__Work instruction__.
When a line in the listing below contains the word "Move", return a copy of that line.

=== Section Start ===

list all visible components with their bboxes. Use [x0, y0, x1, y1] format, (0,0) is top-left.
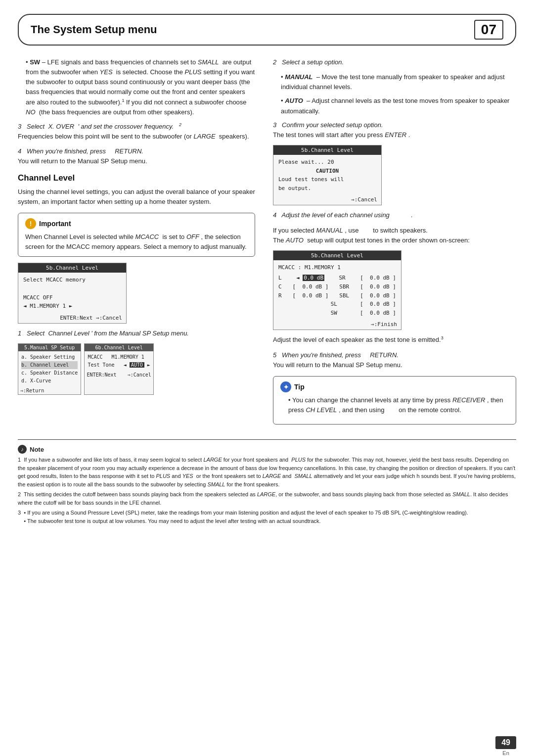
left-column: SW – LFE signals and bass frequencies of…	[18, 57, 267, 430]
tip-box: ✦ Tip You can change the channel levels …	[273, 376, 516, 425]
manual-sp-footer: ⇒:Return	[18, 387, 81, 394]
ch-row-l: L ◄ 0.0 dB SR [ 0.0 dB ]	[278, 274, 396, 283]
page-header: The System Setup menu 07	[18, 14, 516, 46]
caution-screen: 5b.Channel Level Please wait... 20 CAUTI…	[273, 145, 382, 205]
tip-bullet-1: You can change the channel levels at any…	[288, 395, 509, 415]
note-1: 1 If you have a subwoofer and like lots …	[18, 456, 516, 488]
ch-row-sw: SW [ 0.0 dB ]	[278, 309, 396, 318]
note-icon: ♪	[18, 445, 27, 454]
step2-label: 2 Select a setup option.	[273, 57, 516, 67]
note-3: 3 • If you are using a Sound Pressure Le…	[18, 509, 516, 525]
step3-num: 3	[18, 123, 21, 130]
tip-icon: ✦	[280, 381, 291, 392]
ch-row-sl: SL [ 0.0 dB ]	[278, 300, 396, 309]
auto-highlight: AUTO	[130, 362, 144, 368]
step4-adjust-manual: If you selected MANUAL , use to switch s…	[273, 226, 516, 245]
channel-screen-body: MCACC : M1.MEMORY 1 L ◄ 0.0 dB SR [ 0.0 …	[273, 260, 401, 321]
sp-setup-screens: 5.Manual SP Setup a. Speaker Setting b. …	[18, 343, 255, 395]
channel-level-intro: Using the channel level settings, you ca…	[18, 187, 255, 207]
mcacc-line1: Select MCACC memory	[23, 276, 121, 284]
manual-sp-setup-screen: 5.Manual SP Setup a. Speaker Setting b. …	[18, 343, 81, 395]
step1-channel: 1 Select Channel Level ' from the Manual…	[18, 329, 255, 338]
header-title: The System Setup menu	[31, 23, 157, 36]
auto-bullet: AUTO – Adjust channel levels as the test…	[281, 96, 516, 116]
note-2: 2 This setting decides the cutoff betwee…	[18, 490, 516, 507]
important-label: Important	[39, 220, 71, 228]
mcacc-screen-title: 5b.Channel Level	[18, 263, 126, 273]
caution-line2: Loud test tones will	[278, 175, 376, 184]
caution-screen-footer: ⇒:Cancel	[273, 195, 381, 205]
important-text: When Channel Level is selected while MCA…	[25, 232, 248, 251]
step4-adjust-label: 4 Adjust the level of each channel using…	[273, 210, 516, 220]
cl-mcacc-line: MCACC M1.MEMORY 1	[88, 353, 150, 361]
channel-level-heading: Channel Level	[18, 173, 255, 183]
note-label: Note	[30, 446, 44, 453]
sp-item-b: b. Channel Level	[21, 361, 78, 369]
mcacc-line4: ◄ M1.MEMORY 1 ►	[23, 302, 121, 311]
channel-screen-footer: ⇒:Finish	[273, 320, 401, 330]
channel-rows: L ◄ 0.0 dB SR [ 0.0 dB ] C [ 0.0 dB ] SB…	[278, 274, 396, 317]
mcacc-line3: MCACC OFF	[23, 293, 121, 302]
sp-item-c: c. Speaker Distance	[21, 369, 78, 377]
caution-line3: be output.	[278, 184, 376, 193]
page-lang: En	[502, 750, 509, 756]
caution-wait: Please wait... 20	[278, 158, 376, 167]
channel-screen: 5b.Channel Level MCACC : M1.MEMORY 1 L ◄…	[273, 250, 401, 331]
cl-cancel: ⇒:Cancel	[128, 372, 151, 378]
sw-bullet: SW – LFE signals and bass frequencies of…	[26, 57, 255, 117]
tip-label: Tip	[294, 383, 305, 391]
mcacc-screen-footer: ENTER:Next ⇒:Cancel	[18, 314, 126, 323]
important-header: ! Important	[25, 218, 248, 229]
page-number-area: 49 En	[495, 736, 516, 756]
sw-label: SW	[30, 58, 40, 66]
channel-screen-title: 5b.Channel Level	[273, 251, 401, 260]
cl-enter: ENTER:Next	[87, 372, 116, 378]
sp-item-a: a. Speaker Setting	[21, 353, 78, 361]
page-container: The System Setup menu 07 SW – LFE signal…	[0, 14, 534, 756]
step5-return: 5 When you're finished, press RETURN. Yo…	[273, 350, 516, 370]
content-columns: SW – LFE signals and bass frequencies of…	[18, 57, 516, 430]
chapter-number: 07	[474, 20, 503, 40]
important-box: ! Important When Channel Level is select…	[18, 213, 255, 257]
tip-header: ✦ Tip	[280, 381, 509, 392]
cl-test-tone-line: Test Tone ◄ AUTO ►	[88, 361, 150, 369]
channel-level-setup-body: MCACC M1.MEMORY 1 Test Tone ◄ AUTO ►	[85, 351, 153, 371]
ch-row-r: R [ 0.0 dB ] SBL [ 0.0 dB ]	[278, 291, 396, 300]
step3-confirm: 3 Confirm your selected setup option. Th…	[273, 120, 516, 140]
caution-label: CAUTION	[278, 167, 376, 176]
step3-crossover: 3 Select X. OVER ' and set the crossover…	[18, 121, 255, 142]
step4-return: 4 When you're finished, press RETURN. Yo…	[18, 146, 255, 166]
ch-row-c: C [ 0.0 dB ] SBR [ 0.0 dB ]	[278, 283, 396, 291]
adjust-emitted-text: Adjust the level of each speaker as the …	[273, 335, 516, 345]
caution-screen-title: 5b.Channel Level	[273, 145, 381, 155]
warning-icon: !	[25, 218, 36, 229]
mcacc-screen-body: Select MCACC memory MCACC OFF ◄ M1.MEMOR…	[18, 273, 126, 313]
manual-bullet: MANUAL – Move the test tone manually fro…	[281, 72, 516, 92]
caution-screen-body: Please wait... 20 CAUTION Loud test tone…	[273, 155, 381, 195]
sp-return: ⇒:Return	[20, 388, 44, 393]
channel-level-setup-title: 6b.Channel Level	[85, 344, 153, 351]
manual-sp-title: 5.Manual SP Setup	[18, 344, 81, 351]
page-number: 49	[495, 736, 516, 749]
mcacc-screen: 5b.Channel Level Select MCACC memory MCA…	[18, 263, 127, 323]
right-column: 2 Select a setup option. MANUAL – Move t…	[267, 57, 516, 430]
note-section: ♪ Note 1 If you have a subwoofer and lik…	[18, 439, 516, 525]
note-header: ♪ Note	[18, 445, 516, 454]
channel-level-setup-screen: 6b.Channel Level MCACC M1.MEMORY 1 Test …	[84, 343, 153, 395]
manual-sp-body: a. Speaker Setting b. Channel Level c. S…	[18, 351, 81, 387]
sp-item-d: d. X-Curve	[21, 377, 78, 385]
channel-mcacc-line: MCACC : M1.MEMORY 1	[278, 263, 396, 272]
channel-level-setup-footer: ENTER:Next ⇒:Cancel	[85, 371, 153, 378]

=== Section End ===

__Response to this task__.
manual-bullet: MANUAL – Move the test tone manually fro…	[281, 72, 516, 92]
right-column: 2 Select a setup option. MANUAL – Move t…	[267, 57, 516, 430]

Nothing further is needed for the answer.